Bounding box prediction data
▬▬▬

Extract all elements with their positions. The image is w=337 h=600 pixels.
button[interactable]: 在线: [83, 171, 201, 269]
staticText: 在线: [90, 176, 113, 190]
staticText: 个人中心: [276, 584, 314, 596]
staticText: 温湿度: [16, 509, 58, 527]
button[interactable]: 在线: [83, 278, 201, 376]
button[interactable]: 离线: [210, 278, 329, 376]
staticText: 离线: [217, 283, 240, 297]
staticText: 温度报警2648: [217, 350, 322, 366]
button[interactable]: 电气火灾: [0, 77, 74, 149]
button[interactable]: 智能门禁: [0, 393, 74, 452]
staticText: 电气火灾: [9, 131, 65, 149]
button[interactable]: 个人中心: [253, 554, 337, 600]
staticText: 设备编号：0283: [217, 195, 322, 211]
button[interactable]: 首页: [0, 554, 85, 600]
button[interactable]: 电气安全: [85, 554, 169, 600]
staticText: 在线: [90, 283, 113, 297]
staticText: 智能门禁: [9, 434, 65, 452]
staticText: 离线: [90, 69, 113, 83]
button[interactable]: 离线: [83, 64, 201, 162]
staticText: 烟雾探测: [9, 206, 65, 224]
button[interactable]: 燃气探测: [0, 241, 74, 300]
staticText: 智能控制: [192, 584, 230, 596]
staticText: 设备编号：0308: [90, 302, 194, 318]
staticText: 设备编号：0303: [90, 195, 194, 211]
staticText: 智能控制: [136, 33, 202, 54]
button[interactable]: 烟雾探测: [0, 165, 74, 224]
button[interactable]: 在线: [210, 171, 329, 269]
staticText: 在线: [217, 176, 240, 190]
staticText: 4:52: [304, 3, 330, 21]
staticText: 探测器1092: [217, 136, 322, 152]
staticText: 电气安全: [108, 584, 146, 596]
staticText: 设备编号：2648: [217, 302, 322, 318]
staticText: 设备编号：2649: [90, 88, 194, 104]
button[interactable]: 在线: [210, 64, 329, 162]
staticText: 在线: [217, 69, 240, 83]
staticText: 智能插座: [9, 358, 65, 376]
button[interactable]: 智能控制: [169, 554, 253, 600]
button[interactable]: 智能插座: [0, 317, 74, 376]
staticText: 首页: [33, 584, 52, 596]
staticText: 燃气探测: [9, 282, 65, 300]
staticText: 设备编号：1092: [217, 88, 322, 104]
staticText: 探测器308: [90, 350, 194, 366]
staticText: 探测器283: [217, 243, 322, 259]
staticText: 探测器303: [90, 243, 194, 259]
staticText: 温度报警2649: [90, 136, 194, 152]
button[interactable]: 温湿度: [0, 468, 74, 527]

▬▬▬

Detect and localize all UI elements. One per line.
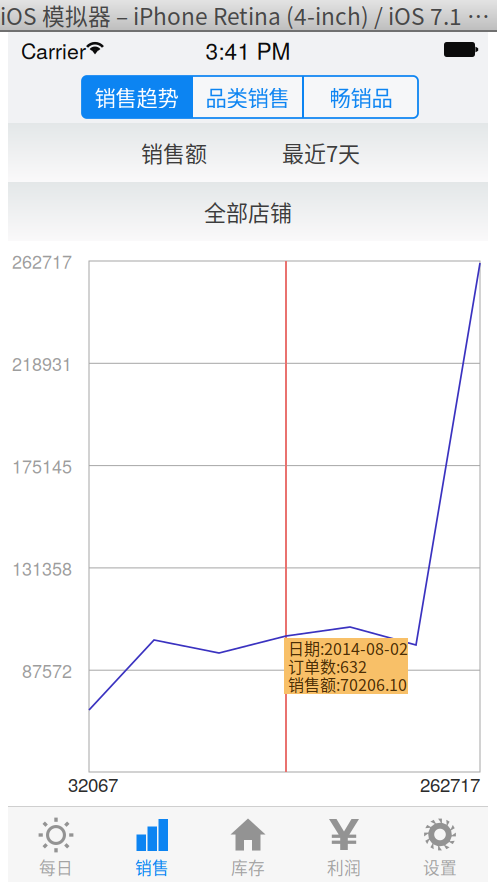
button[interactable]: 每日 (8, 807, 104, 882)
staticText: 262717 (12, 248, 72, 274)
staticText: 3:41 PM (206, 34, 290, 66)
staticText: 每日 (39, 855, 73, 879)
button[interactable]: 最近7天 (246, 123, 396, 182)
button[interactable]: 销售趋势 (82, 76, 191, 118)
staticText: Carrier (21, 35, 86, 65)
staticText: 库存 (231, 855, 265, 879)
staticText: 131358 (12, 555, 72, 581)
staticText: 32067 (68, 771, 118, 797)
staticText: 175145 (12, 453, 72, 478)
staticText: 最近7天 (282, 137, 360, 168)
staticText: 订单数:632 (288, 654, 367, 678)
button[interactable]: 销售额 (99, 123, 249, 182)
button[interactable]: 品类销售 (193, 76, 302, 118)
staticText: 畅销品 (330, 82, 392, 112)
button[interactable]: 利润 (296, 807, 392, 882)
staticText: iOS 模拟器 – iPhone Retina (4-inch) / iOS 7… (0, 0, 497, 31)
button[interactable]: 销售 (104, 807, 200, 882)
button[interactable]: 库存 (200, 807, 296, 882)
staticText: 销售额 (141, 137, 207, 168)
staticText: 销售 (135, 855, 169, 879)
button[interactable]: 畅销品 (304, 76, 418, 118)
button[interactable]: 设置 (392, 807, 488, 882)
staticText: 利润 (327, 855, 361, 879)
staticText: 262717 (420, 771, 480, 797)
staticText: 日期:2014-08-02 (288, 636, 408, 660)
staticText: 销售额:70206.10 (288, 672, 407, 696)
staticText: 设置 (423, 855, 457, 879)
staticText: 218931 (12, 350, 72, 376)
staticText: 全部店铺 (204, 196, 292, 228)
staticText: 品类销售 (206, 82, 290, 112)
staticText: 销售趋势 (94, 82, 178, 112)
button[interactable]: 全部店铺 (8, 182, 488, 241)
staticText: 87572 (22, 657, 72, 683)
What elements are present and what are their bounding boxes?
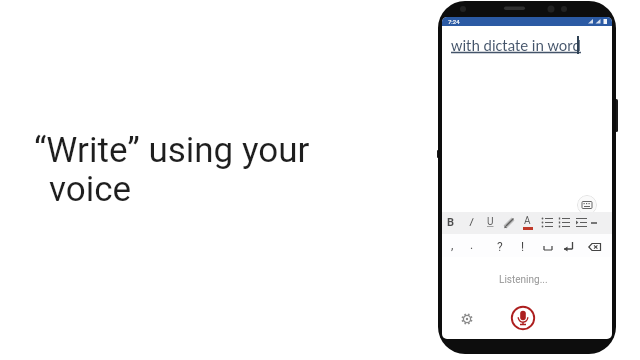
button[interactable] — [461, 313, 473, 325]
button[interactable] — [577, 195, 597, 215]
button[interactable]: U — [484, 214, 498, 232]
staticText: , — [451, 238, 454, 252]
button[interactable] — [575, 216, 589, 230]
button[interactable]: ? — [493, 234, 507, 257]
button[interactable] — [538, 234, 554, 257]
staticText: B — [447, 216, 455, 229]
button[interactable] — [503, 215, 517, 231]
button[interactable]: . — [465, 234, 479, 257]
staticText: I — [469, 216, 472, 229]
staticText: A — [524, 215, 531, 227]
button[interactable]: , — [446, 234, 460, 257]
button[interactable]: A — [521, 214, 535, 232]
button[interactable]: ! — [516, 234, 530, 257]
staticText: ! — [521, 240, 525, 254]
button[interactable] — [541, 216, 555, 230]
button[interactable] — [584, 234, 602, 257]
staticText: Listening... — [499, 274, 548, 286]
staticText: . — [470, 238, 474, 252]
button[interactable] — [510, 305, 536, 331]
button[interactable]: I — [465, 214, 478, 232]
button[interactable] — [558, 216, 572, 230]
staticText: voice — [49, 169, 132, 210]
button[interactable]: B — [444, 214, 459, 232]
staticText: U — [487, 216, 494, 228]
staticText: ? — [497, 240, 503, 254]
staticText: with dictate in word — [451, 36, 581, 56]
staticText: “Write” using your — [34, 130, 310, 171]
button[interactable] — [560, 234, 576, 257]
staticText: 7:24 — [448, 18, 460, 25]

▬▬▬

Task objective:
Read through the lines above and collect those that contain the string "销售趋势".

Answer for the task:
button[interactable]: 销售趋势 (82, 76, 191, 118)
staticText: 销售趋势 (94, 82, 178, 112)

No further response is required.